In “Take Back Your Pregnancy,” writer Emily Oster examines her own journey through pregnancy and takes on the many warnings she received from well-meaning doctors. She says she understood that pregnancy would bring with it lots of warnings and decisions about what to consume.  She says she figured she’d be given the information and would be able to make her own informed decisions with guidance from her doctors. 

I didn’t quite turn out that way.

In reality, medical care during pregnancy seemed to be one long list of rules. Being pregnant was a good deal like being a child again. There was always someone telling me what to do, but the recommendations from books and medical associations were vague and sometimes contradictory. It started right away. "You can only have two cups of coffee a day." I wondered why. What did the numbers say about how risky one, two or three cups were? This wasn't discussed anywhere.

Oster also asked her doctor about drinking wine and was given the standard “one or two glasses a week is probably fine” advice (I was also given this advice along with a stern warning that I “should probably just avoid it altogether”). As an economist, Oster wasn’t satisfied with the “probably fine" line. She wanted hard numbers, real data. So, in a move I wish more women would take when hearing these scary health warnings, Oster went in search of real answers. She says she “combed through hundreds of studies—the ones that the recommendations were based on—to get to the good data” and was surprised by what she found:

The key problem lies in separating correlation from causation. The claim that you should stop having coffee while pregnant, for instance, is based on causal reasoning: If you change nothing else, you'll be less likely to have a miscarriage if you drink less coffee. But what we see in the data is only a correlation—the women who drink coffee are more likely to miscarry. There are also many other differences between women who drink coffee and those who don't, differences that could themselves be responsible for the differences in miscarriage rates.

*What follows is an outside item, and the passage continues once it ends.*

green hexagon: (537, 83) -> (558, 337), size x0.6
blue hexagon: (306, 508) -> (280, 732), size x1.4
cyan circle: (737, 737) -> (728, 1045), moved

This problem is partially surmountable with better data, and I found that the best studies often painted a picture different from the official recommendations. Actually getting the numbers led me to a more relaxed place—a glass of wine every now and then, plenty of coffee, exercise when I wanted it. The economist's toolbox may not be known as a great stress reliever, but in this case it really was.

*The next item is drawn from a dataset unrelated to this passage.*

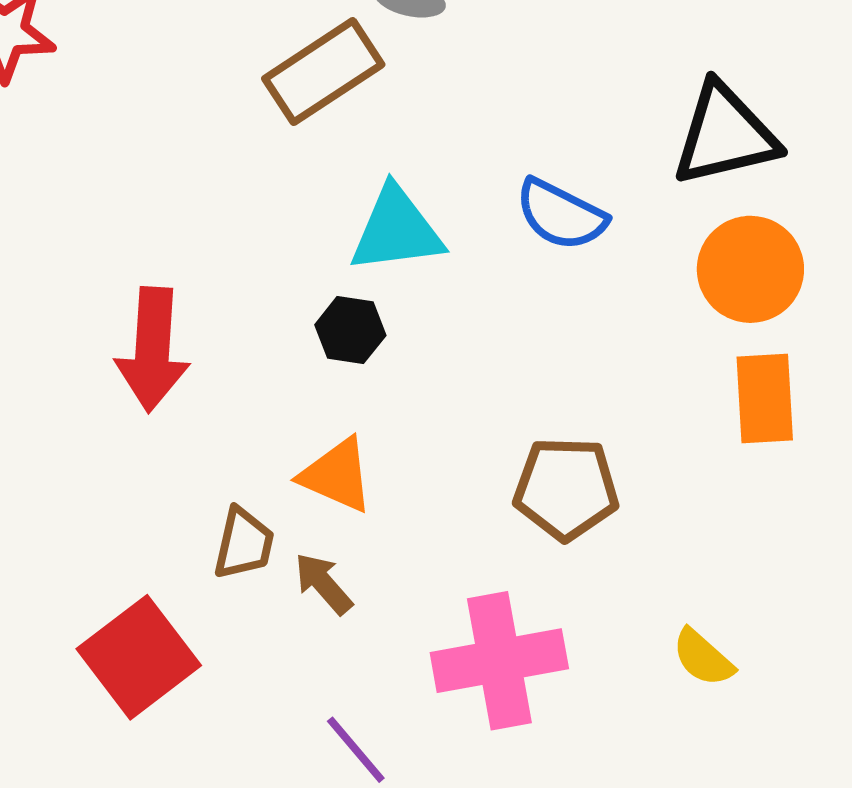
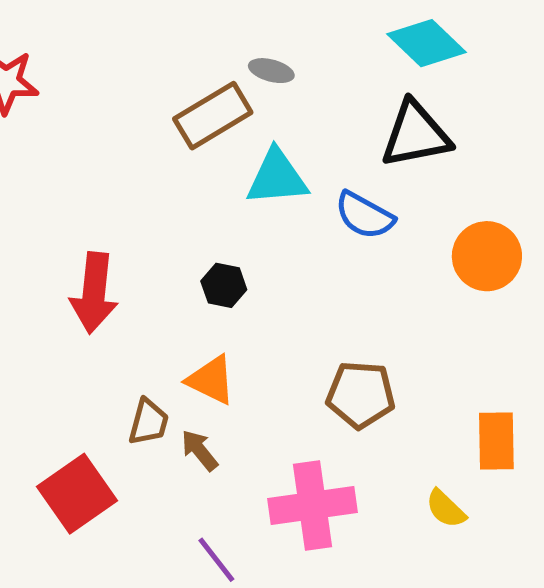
black triangle: (725, 135) -> (416, 135), moved
cyan triangle: (396, 230) -> (277, 177), moved
orange rectangle: (765, 399) -> (496, 441), moved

Oster’s most important advice comes early in the piece when she tells women to check the facts and to perform some basic risk analysis. She says:

The key to good decision making is evaluating the available information—the data—and combining it with your own estimates of pluses and minuses. As an economist, I do this every day. 

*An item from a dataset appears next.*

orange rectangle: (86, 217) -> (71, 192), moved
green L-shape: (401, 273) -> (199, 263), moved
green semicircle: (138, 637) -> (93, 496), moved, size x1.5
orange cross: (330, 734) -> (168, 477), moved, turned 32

And so should all women. We live in a culture of alarmism these days where everything from your household cleaning to your garden hose to that plastic container holding last night's leftovers is being painted as a potential child killer. Women need say enough is enough.  IWF has been doing this for a while. IWF Managing Director Carrie Lukas has written of her own frustrations during pregnancy. She's detailed her own feeling of betrayal by the flip-flops of the medical community who told her during one pregnancy to do this, only to reverse that advice for later pregnancies. I've also touched on this subject in my own writing on food regulations.  What pregnant woman hasn't experienced this frustration?

I encourage everyone to read Oster's piece and behave a bit more like her when facing these ubiquitous claims of danger. Demand facts, data, proof. It's the only way to fight the alarmists.